Выслушав версию, где бессмертная кошка сражалась с захватчиками из другой галактики, Дэйв сказал, что ему на сегодня уже хватит, и потащил домой, и сдал на руки ехидничающей Мэл. Сам он умудрялся знать свою меру, и за исключением пары случаев в основном оставался на ногах к концу попойки. Странно для ирландца в хер знает каком поколении, говорил Мэтт. Смотри, мои родители переехали сюда всего два десятка лет назад, а я уже заправский «пэдди», даром что не рыжий…

Через пару километров прибрежные скалы ненадолго уступили место отмели, усыпанной мелкой галькой, и Мэтт не удержался от искушения, спустился к воде, умылся, вздрагивая от прикосновений к коже холодной влаги.

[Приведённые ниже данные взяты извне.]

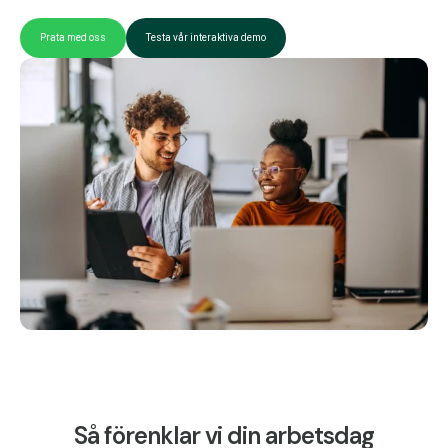
Prata med oss
Testa vår interaktiva demo
Så förenklar vi din arbetsdag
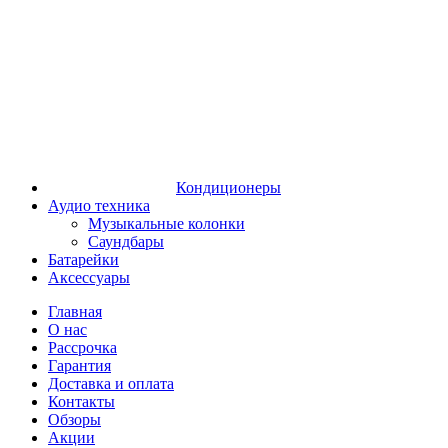
Кондиционеры
Аудио техника
Музыкальные колонки
Саундбары
Батарейки
Аксессуары
Главная
О нас
Рассрочка
Гарантия
Доставка и оплата
Контакты
Обзоры
Акции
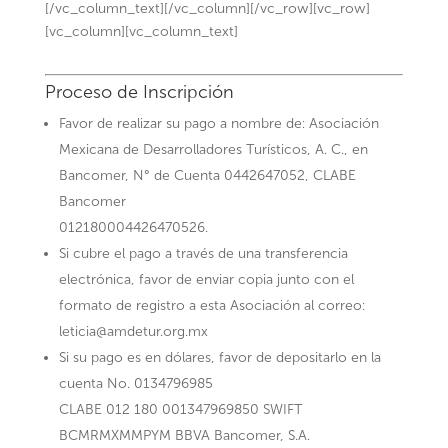
[/vc_column_text][/vc_column][/vc_row][vc_row]
[vc_column][vc_column_text]
Proceso de Inscripción
Favor de realizar su pago a nombre de: Asociación
Mexicana de Desarrolladores Turísticos, A. C., en
Bancomer, N° de Cuenta 0442647052, CLABE
Bancomer
012180004426470526.
Si cubre el pago a través de una transferencia
electrónica, favor de enviar copia junto con el
formato de registro a esta Asociación al correo:
leticia@amdetur.org.mx
Si su pago es en dólares, favor de depositarlo en la
cuenta No. 0134796985
CLABE 012 180 001347969850 SWIFT
BCMRMXMMPYM BBVA Bancomer, S.A.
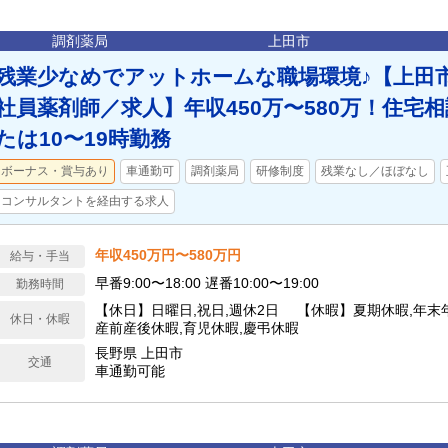
調剤薬局
上田市
残業少なめでアットホームな職場環境♪【上田
社員薬剤師／求人】年収450万〜580万！住宅相
たは10〜19時勤務
ボーナス・賞与あり
車通勤可
調剤薬局
研修制度
残業なし／ほぼなし
コンサルタントを経由する求人
年収450万円〜580万円
給与・手当
早番9:00〜18:00 遅番10:00〜19:00
勤務時間
【休日】日曜日,祝日,週休2日 【休暇】夏期休暇,年末年
休日・休暇
産前産後休暇,育児休暇,慶弔休暇
長野県 上田市
交通
車通勤可能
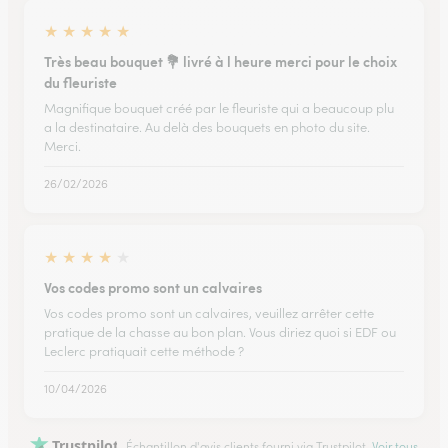
★
★
★
★
★
Très beau bouquet 💐 livré à l heure merci pour le choix
du fleuriste
Magnifique bouquet créé par le fleuriste qui a beaucoup plu
a la destinataire. Au delà des bouquets en photo du site.
Merci.
26/02/2026
★
★
★
★
★
Vos codes promo sont un calvaires
Vos codes promo sont un calvaires, veuillez arrêter cette
pratique de la chasse au bon plan. Vous diriez quoi si EDF ou
Leclerc pratiquait cette méthode ?
10/04/2026
Trustpilot
Échantillon d'avis clients fourni via Trustpilot.
Voir tous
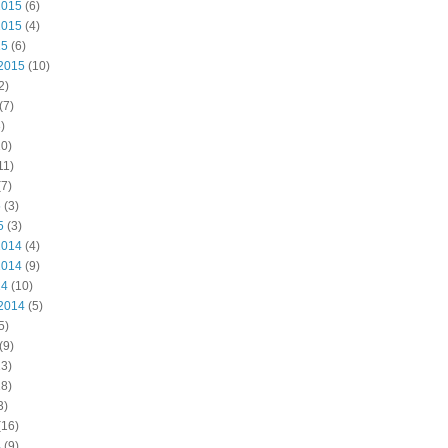
2015
(6)
2015
(4)
15
(6)
2015
(10)
2)
(7)
)
0)
11)
7)
5
(3)
5
(3)
2014
(4)
2014
(9)
14
(10)
2014
(5)
5)
(9)
3)
8)
3)
(16)
4
(9)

Что за странная блажь – увидеть океан, в самом деле. Можно подумать, он не видел его в родном городе. Пусть и под иной личиной, в липких татуировках мазутных пятен, молчаливо и жадно глотающим трупы неугодных кому-то из местных банд мелких чиновников, с одинаковым равнодушием качающим на волнах рыболовецкие суда и катера контрабандистов…

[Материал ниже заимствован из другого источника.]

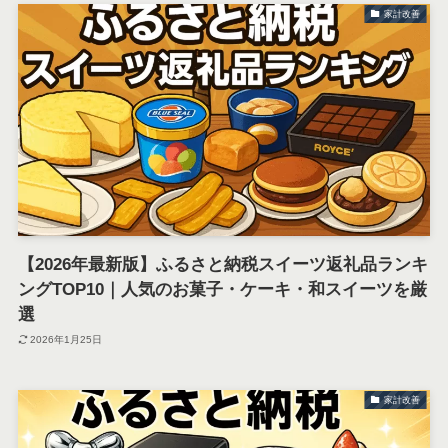
家計改善
【2026年最新版】ふるさと納税スイーツ返礼品ランキ
ングTOP10｜人気のお菓子・ケーキ・和スイーツを厳
選
2026年1月25日
家計改善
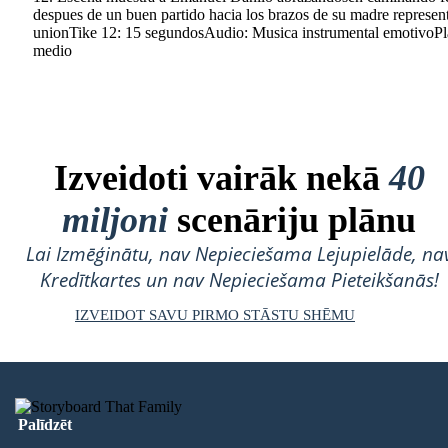
despues de un buen partido hacia los brazos de su madre represe
unionTike 12: 15 segundosAudio: Musica instrumental emotivoP
medio
Izveidoti vairāk nekā
40
miljoni
scenāriju plānu
Lai Izmēģinātu, nav Nepieciešama Lejupielāde, na
Kredītkartes un nav Nepieciešama Pieteikšanās!
IZVEIDOT SAVU PIRMO STĀSTU SHĒMU
Palīdzēt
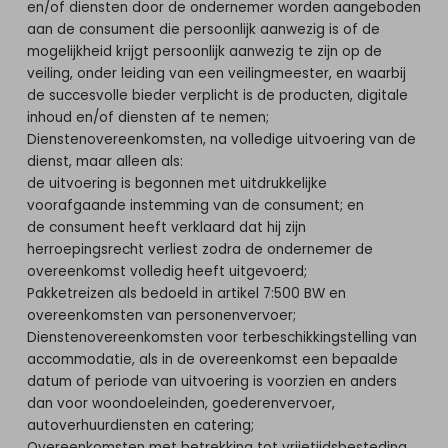
en/of diensten door de ondernemer worden aangeboden
aan de consument die persoonlijk aanwezig is of de
mogelijkheid krijgt persoonlijk aanwezig te zijn op de
veiling, onder leiding van een veilingmeester, en waarbij
de succesvolle bieder verplicht is de producten, digitale
inhoud en/of diensten af te nemen;
Dienstenovereenkomsten, na volledige uitvoering van de
dienst, maar alleen als:
de uitvoering is begonnen met uitdrukkelijke
voorafgaande instemming van de consument; en
de consument heeft verklaard dat hij zijn
herroepingsrecht verliest zodra de ondernemer de
overeenkomst volledig heeft uitgevoerd;
Pakketreizen als bedoeld in artikel 7:500 BW en
overeenkomsten van personenvervoer;
Dienstenovereenkomsten voor terbeschikkingstelling van
accommodatie, als in de overeenkomst een bepaalde
datum of periode van uitvoering is voorzien en anders
dan voor woondoeleinden, goederenvervoer,
autoverhuurdiensten en catering;
Overeenkomsten met betrekking tot vrijetijdsbesteding,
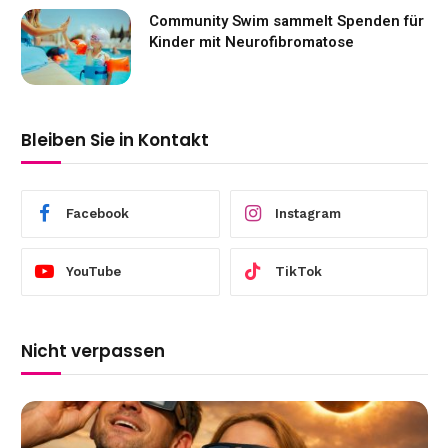
Community Swim sammelt Spenden für
Kinder mit Neurofibromatose
Bleiben Sie in Kontakt
Facebook
Instagram
YouTube
TikTok
Nicht verpassen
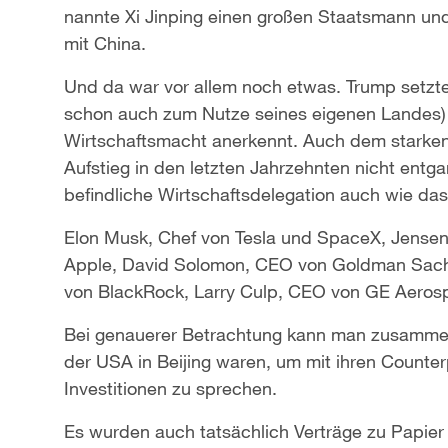
nannte Xi Jinping einen großen Staatsmann und
mit China.
Und da war vor allem noch etwas. Trump setzte
schon auch zum Nutze seines eigenen Landes) 
Wirtschaftsmacht anerkennt. Auch dem starke
Aufstieg in den letzten Jahrzehnten nicht entg
befindliche Wirtschaftsdelegation auch wie d
Elon Musk, Chef von Tesla und SpaceX, Jense
Apple, David Solomon, CEO von Goldman Sachs,
von BlackRock, Larry Culp, CEO von GE Aerosp
Bei genauerer Betrachtung kann man zusamme
der USA in Beijing waren, um mit ihren Counter
Investitionen zu sprechen.
Es wurden auch tatsächlich Verträge zu Papier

Что за дурость – пересекать остров из одного конца в другой, чтобы умыться? Символический акт воспаленного подсознания? Вроде как – смотри, парень, ты дошел до самого края. Дальше ничего нет, понимаешь. Тебе едва перевалило за тридцатник, еще не возраст Христа, но уже не возраст Кобейна, и вот – ты разрушил свою жизнь, отрекся от самого себя, был погребен и на третий, а может, сто тридцать третий день выполз на свет в разорванном саване. Омывать ладони в океане.

Мэтт поднял руку, рассматривая сбитые костяшки пальцев. Вода размыла уже подсохшую кровь, и ярко-алая, невозможно алая капля медленно ползла по тыльной стороне ладони. Только сейчас он понял, что последние два дня не различал оттенков окружающего мира. Информация о них достигала мозга, но не обрабатывалась – как-то так, наверное. А сейчас цвет бесцеремонно ворвался в сознание, самый первый и важный из цветов.

Он зашел в воду по колено, наклонился вперед, гладя своенравные «барашки» волн по ускользающей шкуре.

– Твою ж мать, – сказал человек океану. – Я живой.

Так бы и стоял вечность, не чувствуя ног, растворяясь в горьковато-соленой воде, бесстрашно глядя в наползающий туман. Только что-то завозилось на границе поля зрения, насторожило, заставив обернуться.

Женщина в мешковатом платье стирала что-то у самого края воды… а нет, полоскала в океане ветхую рыболовецкую сеть. Спутанные космы и клочья тумана надежно скрывали ее лицо, но узловатые руки коварно выдавали возраст.